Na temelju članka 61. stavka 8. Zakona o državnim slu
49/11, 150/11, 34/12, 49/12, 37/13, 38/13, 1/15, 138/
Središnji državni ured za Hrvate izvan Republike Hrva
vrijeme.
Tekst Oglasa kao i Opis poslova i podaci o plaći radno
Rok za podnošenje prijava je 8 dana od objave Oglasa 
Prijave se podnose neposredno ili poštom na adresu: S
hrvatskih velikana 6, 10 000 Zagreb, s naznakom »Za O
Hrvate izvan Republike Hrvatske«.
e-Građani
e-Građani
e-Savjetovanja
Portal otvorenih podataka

******************************

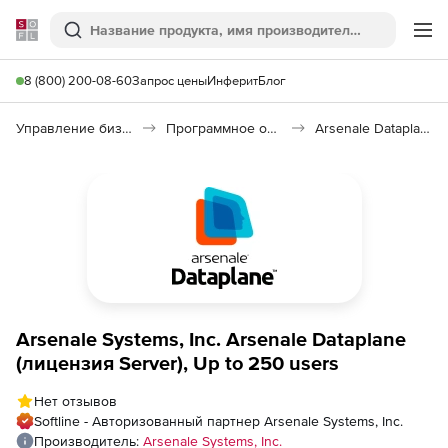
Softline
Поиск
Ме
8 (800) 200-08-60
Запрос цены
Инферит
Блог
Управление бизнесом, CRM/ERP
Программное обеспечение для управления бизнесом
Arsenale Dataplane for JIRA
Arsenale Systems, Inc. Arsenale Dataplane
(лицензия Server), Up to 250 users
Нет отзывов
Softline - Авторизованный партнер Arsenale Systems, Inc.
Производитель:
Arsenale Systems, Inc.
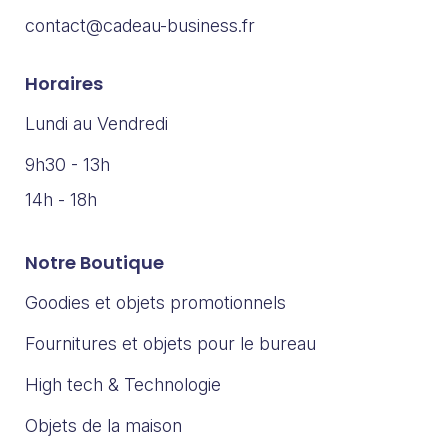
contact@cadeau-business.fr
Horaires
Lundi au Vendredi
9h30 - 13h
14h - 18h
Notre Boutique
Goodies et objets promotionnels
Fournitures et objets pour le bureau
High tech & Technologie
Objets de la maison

******************************

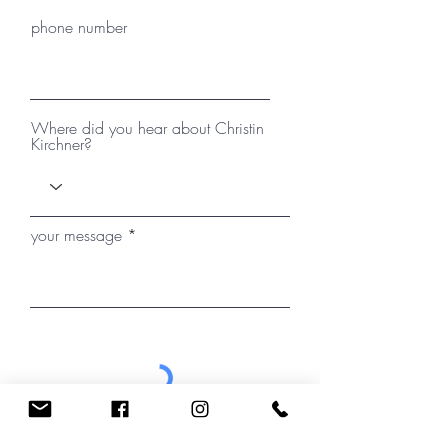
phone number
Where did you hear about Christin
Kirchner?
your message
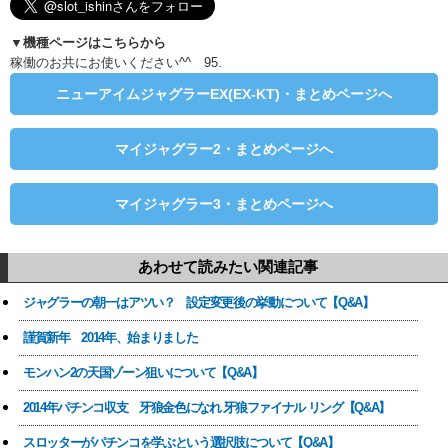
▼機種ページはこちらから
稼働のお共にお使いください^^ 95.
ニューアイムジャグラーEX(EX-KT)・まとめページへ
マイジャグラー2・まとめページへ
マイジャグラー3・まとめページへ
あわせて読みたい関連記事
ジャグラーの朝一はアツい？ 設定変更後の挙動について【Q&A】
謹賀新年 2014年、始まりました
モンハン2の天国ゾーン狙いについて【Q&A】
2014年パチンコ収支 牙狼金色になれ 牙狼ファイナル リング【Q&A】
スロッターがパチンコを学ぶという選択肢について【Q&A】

******************************

> Your instructions
For each line above that contains "Republike", make a copy.

> Task solution
Središnji državni ured za Hrvate izvan Republike Hrva
Hrvate izvan Republike Hrvatske«.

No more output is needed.